* EXERCISE INSTRUCTIONS
Search the records below for "Segment every instance". Return that line and all remaining lines exactly.

MATERIAL SUPPLIED Start Marker

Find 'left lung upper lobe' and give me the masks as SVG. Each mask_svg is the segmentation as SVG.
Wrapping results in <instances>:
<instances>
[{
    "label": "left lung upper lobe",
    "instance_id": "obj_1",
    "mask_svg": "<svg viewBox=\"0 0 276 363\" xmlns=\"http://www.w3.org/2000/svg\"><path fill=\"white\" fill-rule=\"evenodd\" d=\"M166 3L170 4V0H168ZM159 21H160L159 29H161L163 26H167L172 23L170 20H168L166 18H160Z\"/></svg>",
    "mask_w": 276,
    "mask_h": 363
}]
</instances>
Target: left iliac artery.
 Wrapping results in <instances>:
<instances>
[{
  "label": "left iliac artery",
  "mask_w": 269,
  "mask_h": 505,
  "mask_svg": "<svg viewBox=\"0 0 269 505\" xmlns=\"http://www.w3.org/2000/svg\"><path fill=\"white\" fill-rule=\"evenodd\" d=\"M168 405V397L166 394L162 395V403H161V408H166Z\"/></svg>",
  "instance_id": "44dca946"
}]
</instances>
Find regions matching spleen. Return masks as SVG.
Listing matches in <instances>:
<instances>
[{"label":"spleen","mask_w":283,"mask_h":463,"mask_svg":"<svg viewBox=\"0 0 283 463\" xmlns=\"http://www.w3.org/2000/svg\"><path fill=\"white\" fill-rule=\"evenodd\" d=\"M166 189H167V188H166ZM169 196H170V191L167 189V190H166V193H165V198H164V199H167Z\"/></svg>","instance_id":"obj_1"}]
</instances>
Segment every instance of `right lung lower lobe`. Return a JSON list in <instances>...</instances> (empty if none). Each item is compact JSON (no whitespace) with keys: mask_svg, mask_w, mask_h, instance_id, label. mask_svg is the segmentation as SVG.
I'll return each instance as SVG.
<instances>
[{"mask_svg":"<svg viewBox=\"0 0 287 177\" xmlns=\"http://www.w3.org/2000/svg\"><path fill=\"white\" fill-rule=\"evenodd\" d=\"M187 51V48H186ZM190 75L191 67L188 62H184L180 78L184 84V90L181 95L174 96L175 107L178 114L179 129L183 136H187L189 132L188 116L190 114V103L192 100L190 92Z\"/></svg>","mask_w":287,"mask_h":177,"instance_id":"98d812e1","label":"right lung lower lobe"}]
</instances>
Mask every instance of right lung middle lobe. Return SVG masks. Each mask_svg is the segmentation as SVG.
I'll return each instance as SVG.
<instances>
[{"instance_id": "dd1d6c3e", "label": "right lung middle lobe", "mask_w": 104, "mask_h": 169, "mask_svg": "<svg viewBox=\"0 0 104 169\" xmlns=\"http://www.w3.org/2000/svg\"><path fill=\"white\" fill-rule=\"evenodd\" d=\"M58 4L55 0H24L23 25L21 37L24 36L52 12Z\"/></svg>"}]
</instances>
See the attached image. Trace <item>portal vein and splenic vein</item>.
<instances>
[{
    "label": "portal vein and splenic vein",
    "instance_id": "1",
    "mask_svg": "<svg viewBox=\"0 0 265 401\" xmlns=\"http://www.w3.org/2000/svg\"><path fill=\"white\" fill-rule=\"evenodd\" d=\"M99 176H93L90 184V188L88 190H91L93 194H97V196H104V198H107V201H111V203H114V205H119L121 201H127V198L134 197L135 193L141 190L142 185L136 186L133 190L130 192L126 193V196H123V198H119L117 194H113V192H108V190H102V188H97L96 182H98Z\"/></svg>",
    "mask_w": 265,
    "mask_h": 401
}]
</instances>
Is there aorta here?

MATERIAL SUPPLIED End Marker

* TASK RESPONSE
Segment every instance of `right lung lower lobe`. Return a JSON list in <instances>...</instances> (empty if none). Each item is compact JSON (no whitespace) with keys: mask_svg, mask_w, mask_h, instance_id, label. mask_svg is the segmentation as SVG.
I'll return each instance as SVG.
<instances>
[{"mask_svg":"<svg viewBox=\"0 0 287 177\" xmlns=\"http://www.w3.org/2000/svg\"><path fill=\"white\" fill-rule=\"evenodd\" d=\"M187 51V48H186ZM190 75L191 67L188 62H184L180 78L184 84V90L181 95L174 96L175 107L178 114L179 129L183 136H187L189 132L188 116L190 114V103L192 100L190 92Z\"/></svg>","mask_w":287,"mask_h":177,"instance_id":"98d812e1","label":"right lung lower lobe"}]
</instances>
Mask every instance of right lung middle lobe. Return SVG masks. Each mask_svg is the segmentation as SVG.
I'll return each instance as SVG.
<instances>
[{"instance_id": "dd1d6c3e", "label": "right lung middle lobe", "mask_w": 104, "mask_h": 169, "mask_svg": "<svg viewBox=\"0 0 104 169\" xmlns=\"http://www.w3.org/2000/svg\"><path fill=\"white\" fill-rule=\"evenodd\" d=\"M58 4L55 0H24L23 25L21 37L24 36L52 12Z\"/></svg>"}]
</instances>
See the attached image. Trace <item>portal vein and splenic vein</item>.
<instances>
[{
    "label": "portal vein and splenic vein",
    "instance_id": "1",
    "mask_svg": "<svg viewBox=\"0 0 265 401\" xmlns=\"http://www.w3.org/2000/svg\"><path fill=\"white\" fill-rule=\"evenodd\" d=\"M99 176H93L90 184V188L88 190H91L93 194H97V196H104V198H107V201H111V203H114V205H119L121 201H127V198L134 197L135 193L141 190L142 185L136 186L133 190L130 192L126 193V196H123V198H119L117 194H113V192H108V190H102V188H97L96 182H98Z\"/></svg>",
    "mask_w": 265,
    "mask_h": 401
}]
</instances>
Is there aorta here?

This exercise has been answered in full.